◆ **Problem statement**: Would you return the listing that follows exactly, leaving its pictures behind?

>>>

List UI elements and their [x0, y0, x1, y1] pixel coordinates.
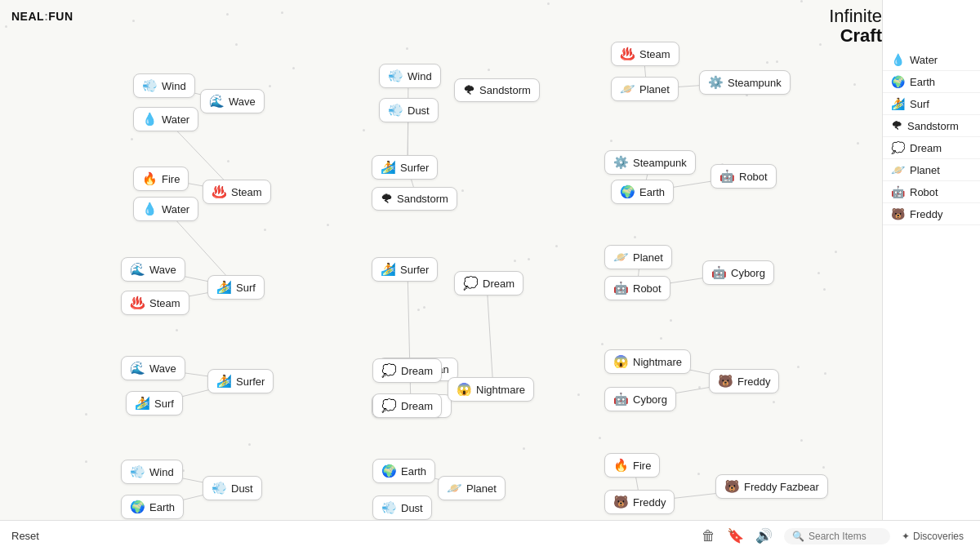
- node-surfer1[interactable]: 🏄Surfer: [207, 369, 274, 393]
- node-label-robot2: Robot: [633, 282, 662, 295]
- sidebar-label-sandstorm: Sandstorm: [907, 120, 959, 132]
- node-icon-planet3: 🪐: [613, 250, 629, 264]
- node-earth2[interactable]: 🌍Earth: [372, 459, 435, 483]
- node-earth3[interactable]: 🌍Earth: [611, 180, 674, 204]
- node-wave1[interactable]: 🌊Wave: [200, 89, 265, 113]
- node-label-water1: Water: [162, 113, 189, 126]
- node-sandstorm2[interactable]: 🌪Sandstorm: [454, 78, 540, 102]
- node-nightmare2[interactable]: 😱Nightmare: [604, 349, 691, 374]
- sidebar-label-water: Water: [910, 54, 938, 66]
- node-label-dust3: Dust: [401, 502, 423, 514]
- trash-icon[interactable]: 🗑: [702, 528, 715, 544]
- node-surfer2[interactable]: 🏄Surfer: [372, 155, 438, 180]
- node-icon-earth1: 🌍: [130, 500, 145, 514]
- sidebar-item-earth[interactable]: 🌍Earth: [883, 71, 980, 93]
- sidebar-item-dream[interactable]: 💭Dream: [883, 137, 980, 159]
- node-wind3[interactable]: 💨Wind: [379, 64, 441, 88]
- node-planet2[interactable]: 🪐Planet: [611, 77, 679, 101]
- sidebar-icon-freddy: 🐻: [891, 207, 905, 220]
- node-steampunk2[interactable]: ⚙️Steampunk: [604, 150, 696, 175]
- node-steam3[interactable]: ♨️Steam: [611, 42, 679, 66]
- node-icon-freddyfazbear: 🐻: [724, 479, 740, 494]
- node-dust2[interactable]: 💨Dust: [379, 98, 439, 122]
- title-infinite: Infinite: [829, 7, 882, 26]
- node-water1[interactable]: 💧Water: [133, 107, 198, 131]
- node-fire2[interactable]: 🔥Fire: [604, 453, 660, 478]
- node-icon-water2: 💧: [142, 202, 158, 216]
- node-dream3[interactable]: 💭Dream: [372, 393, 442, 418]
- node-earth1[interactable]: 🌍Earth: [121, 495, 184, 519]
- node-steampunk1[interactable]: ⚙️Steampunk: [699, 70, 791, 95]
- title-craft: Craft: [829, 26, 882, 46]
- sidebar-icon-surf: 🏄: [891, 97, 905, 110]
- node-label-wave2: Wave: [149, 264, 176, 276]
- node-dust1[interactable]: 💨Dust: [203, 476, 262, 500]
- node-label-nightmare1: Nightmare: [476, 384, 525, 396]
- node-surfer3[interactable]: 🏄Surfer: [372, 257, 438, 282]
- sidebar-item-planet[interactable]: 🪐Planet: [883, 159, 980, 181]
- node-label-dream1: Dream: [483, 278, 514, 290]
- sidebar-icon-robot: 🤖: [891, 185, 905, 198]
- node-label-sandstorm1: Sandstorm: [397, 193, 448, 205]
- node-label-water2: Water: [162, 203, 189, 216]
- node-cyborg1[interactable]: 🤖Cyborg: [702, 260, 774, 285]
- node-freddy2[interactable]: 🐻Freddy: [604, 490, 675, 514]
- sound-icon[interactable]: 🔊: [755, 527, 773, 544]
- node-dream1[interactable]: 💭Dream: [454, 271, 523, 295]
- node-label-wind1: Wind: [162, 80, 186, 92]
- node-planet1[interactable]: 🪐Planet: [438, 476, 506, 500]
- sidebar-item-freddy[interactable]: 🐻Freddy: [883, 203, 980, 225]
- reset-button[interactable]: Reset: [11, 530, 39, 542]
- sidebar-item-robot[interactable]: 🤖Robot: [883, 181, 980, 203]
- node-freddy1[interactable]: 🐻Freddy: [709, 369, 779, 393]
- node-label-wind2: Wind: [149, 466, 174, 478]
- discoveries-button[interactable]: ✦ Discoveries: [902, 531, 964, 542]
- node-icon-surfer1: 🏄: [216, 374, 232, 389]
- node-wind2[interactable]: 💨Wind: [121, 460, 183, 484]
- node-dust3[interactable]: 💨Dust: [372, 495, 432, 520]
- node-icon-earth3: 🌍: [620, 184, 635, 199]
- node-surf2[interactable]: 🏄Surf: [126, 391, 183, 415]
- sidebar-item-water[interactable]: 💧Water: [883, 49, 980, 71]
- node-icon-freddy1: 🐻: [718, 374, 733, 389]
- node-label-fire2: Fire: [633, 460, 651, 472]
- node-icon-fire1: 🔥: [142, 171, 158, 186]
- search-bar[interactable]: 🔍: [784, 528, 890, 544]
- node-label-earth1: Earth: [149, 501, 175, 513]
- node-steam2[interactable]: ♨️Steam: [121, 291, 189, 315]
- node-wave2[interactable]: 🌊Wave: [121, 257, 185, 282]
- node-label-wave3: Wave: [149, 362, 176, 375]
- node-icon-wave2: 🌊: [130, 262, 145, 277]
- node-cyborg2[interactable]: 🤖Cyborg: [604, 387, 676, 411]
- bookmark-icon[interactable]: 🔖: [727, 527, 744, 544]
- node-planet3[interactable]: 🪐Planet: [604, 245, 672, 269]
- title-block: Infinite Craft: [829, 7, 882, 46]
- node-dream2[interactable]: 💭Dream: [372, 358, 442, 383]
- node-sandstorm1[interactable]: 🌪Sandstorm: [372, 187, 457, 211]
- node-label-steam1: Steam: [231, 186, 262, 198]
- node-icon-dust2: 💨: [388, 103, 403, 118]
- node-label-earth3: Earth: [639, 186, 665, 198]
- node-nightmare1[interactable]: 😱Nightmare: [448, 377, 534, 402]
- node-label-freddy2: Freddy: [633, 496, 666, 509]
- sidebar-label-dream: Dream: [910, 142, 942, 154]
- node-robot1[interactable]: 🤖Robot: [710, 164, 777, 189]
- node-label-dream3: Dream: [401, 400, 433, 412]
- node-fire1[interactable]: 🔥Fire: [133, 167, 189, 191]
- sidebar-item-sandstorm[interactable]: 🌪Sandstorm: [883, 115, 980, 137]
- node-steam1[interactable]: ♨️Steam: [203, 180, 271, 204]
- search-input[interactable]: [808, 531, 882, 542]
- node-water2[interactable]: 💧Water: [133, 197, 198, 221]
- node-label-wind3: Wind: [408, 70, 432, 82]
- node-label-wave1: Wave: [229, 96, 256, 108]
- node-label-dream2: Dream: [401, 365, 433, 377]
- node-wave3[interactable]: 🌊Wave: [121, 356, 185, 380]
- bottom-bar: Reset 🗑 🔖 🔊 🔍 ✦ Discoveries: [0, 520, 980, 551]
- node-icon-wave3: 🌊: [130, 361, 145, 375]
- node-freddyfazbear[interactable]: 🐻Freddy Fazbear: [715, 474, 828, 499]
- node-surf1[interactable]: 🏄Surf: [207, 275, 265, 300]
- node-wind1[interactable]: 💨Wind: [133, 73, 195, 98]
- node-robot2[interactable]: 🤖Robot: [604, 276, 670, 300]
- node-icon-dust1: 💨: [212, 481, 227, 495]
- sidebar-item-surf[interactable]: 🏄Surf: [883, 93, 980, 115]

<<<

◆ **Solution for this exercise**:
List UI elements and their [x0, y0, x1, y1] pixel coordinates.
- node-surfer1[interactable]: 🏄Surfer: [207, 369, 274, 393]
- node-label-robot2: Robot: [633, 282, 662, 295]
- sidebar-label-sandstorm: Sandstorm: [907, 120, 959, 132]
- node-icon-planet3: 🪐: [613, 250, 629, 264]
- node-earth2[interactable]: 🌍Earth: [372, 459, 435, 483]
- node-earth3[interactable]: 🌍Earth: [611, 180, 674, 204]
- node-wave1[interactable]: 🌊Wave: [200, 89, 265, 113]
- node-label-water1: Water: [162, 113, 189, 126]
- node-sandstorm2[interactable]: 🌪Sandstorm: [454, 78, 540, 102]
- node-nightmare2[interactable]: 😱Nightmare: [604, 349, 691, 374]
- sidebar-label-water: Water: [910, 54, 938, 66]
- node-label-dust3: Dust: [401, 502, 423, 514]
- trash-icon[interactable]: 🗑: [702, 528, 715, 544]
- node-surfer2[interactable]: 🏄Surfer: [372, 155, 438, 180]
- node-icon-earth1: 🌍: [130, 500, 145, 514]
- sidebar-item-earth[interactable]: 🌍Earth: [883, 71, 980, 93]
- sidebar-item-dream[interactable]: 💭Dream: [883, 137, 980, 159]
- node-wind3[interactable]: 💨Wind: [379, 64, 441, 88]
- node-planet2[interactable]: 🪐Planet: [611, 77, 679, 101]
- sidebar-icon-freddy: 🐻: [891, 207, 905, 220]
- node-steampunk2[interactable]: ⚙️Steampunk: [604, 150, 696, 175]
- node-steam3[interactable]: ♨️Steam: [611, 42, 679, 66]
- node-icon-freddyfazbear: 🐻: [724, 479, 740, 494]
- node-dust2[interactable]: 💨Dust: [379, 98, 439, 122]
- title-infinite: Infinite: [829, 7, 882, 26]
- node-water1[interactable]: 💧Water: [133, 107, 198, 131]
- node-fire2[interactable]: 🔥Fire: [604, 453, 660, 478]
- node-icon-water2: 💧: [142, 202, 158, 216]
- node-dream3[interactable]: 💭Dream: [372, 393, 442, 418]
- node-earth1[interactable]: 🌍Earth: [121, 495, 184, 519]
- node-steampunk1[interactable]: ⚙️Steampunk: [699, 70, 791, 95]
- title-craft: Craft: [829, 26, 882, 46]
- sidebar-icon-surf: 🏄: [891, 97, 905, 110]
- node-label-wave2: Wave: [149, 264, 176, 276]
- node-dust1[interactable]: 💨Dust: [203, 476, 262, 500]
- node-label-nightmare1: Nightmare: [476, 384, 525, 396]
- node-surfer3[interactable]: 🏄Surfer: [372, 257, 438, 282]
- sidebar-item-planet[interactable]: 🪐Planet: [883, 159, 980, 181]
- node-label-dream1: Dream: [483, 278, 514, 290]
- sidebar-icon-robot: 🤖: [891, 185, 905, 198]
- node-label-sandstorm1: Sandstorm: [397, 193, 448, 205]
- node-label-water2: Water: [162, 203, 189, 216]
- node-cyborg1[interactable]: 🤖Cyborg: [702, 260, 774, 285]
- node-freddy2[interactable]: 🐻Freddy: [604, 490, 675, 514]
- sound-icon[interactable]: 🔊: [755, 527, 773, 544]
- node-dream1[interactable]: 💭Dream: [454, 271, 523, 295]
- node-label-wind1: Wind: [162, 80, 186, 92]
- node-planet1[interactable]: 🪐Planet: [438, 476, 506, 500]
- sidebar-item-freddy[interactable]: 🐻Freddy: [883, 203, 980, 225]
- reset-button[interactable]: Reset: [11, 530, 39, 542]
- sidebar-item-robot[interactable]: 🤖Robot: [883, 181, 980, 203]
- node-freddy1[interactable]: 🐻Freddy: [709, 369, 779, 393]
- node-label-wind2: Wind: [149, 466, 174, 478]
- discoveries-button[interactable]: ✦ Discoveries: [902, 531, 964, 542]
- node-icon-surfer1: 🏄: [216, 374, 232, 389]
- node-wind2[interactable]: 💨Wind: [121, 460, 183, 484]
- node-dust3[interactable]: 💨Dust: [372, 495, 432, 520]
- node-icon-earth3: 🌍: [620, 184, 635, 199]
- node-surf2[interactable]: 🏄Surf: [126, 391, 183, 415]
- sidebar-item-water[interactable]: 💧Water: [883, 49, 980, 71]
- node-icon-freddy1: 🐻: [718, 374, 733, 389]
- node-label-fire2: Fire: [633, 460, 651, 472]
- node-icon-fire1: 🔥: [142, 171, 158, 186]
- search-bar[interactable]: 🔍: [784, 528, 890, 544]
- node-label-earth1: Earth: [149, 501, 175, 513]
- node-steam2[interactable]: ♨️Steam: [121, 291, 189, 315]
- node-wave2[interactable]: 🌊Wave: [121, 257, 185, 282]
- node-label-wave3: Wave: [149, 362, 176, 375]
- node-icon-wave2: 🌊: [130, 262, 145, 277]
- node-cyborg2[interactable]: 🤖Cyborg: [604, 387, 676, 411]
- bookmark-icon[interactable]: 🔖: [727, 527, 744, 544]
- node-planet3[interactable]: 🪐Planet: [604, 245, 672, 269]
- title-block: Infinite Craft: [829, 7, 882, 46]
- node-dream2[interactable]: 💭Dream: [372, 358, 442, 383]
- node-sandstorm1[interactable]: 🌪Sandstorm: [372, 187, 457, 211]
- node-label-steam1: Steam: [231, 186, 262, 198]
- node-icon-dust2: 💨: [388, 103, 403, 118]
- node-label-earth3: Earth: [639, 186, 665, 198]
- node-nightmare1[interactable]: 😱Nightmare: [448, 377, 534, 402]
- node-label-freddy2: Freddy: [633, 496, 666, 509]
- sidebar-label-dream: Dream: [910, 142, 942, 154]
- node-robot1[interactable]: 🤖Robot: [710, 164, 777, 189]
- node-label-dream3: Dream: [401, 400, 433, 412]
- node-fire1[interactable]: 🔥Fire: [133, 167, 189, 191]
- sidebar-item-sandstorm[interactable]: 🌪Sandstorm: [883, 115, 980, 137]
- node-steam1[interactable]: ♨️Steam: [203, 180, 271, 204]
- search-input[interactable]: [808, 531, 882, 542]
- node-water2[interactable]: 💧Water: [133, 197, 198, 221]
- node-label-wind3: Wind: [408, 70, 432, 82]
- node-label-wave1: Wave: [229, 96, 256, 108]
- node-label-dream2: Dream: [401, 365, 433, 377]
- node-wave3[interactable]: 🌊Wave: [121, 356, 185, 380]
- bottom-bar: Reset 🗑 🔖 🔊 🔍 ✦ Discoveries: [0, 520, 980, 551]
- node-icon-wave3: 🌊: [130, 361, 145, 375]
- node-freddyfazbear[interactable]: 🐻Freddy Fazbear: [715, 474, 828, 499]
- node-surf1[interactable]: 🏄Surf: [207, 275, 265, 300]
- node-wind1[interactable]: 💨Wind: [133, 73, 195, 98]
- node-robot2[interactable]: 🤖Robot: [604, 276, 670, 300]
- node-icon-dust1: 💨: [212, 481, 227, 495]
- sidebar-item-surf[interactable]: 🏄Surf: [883, 93, 980, 115]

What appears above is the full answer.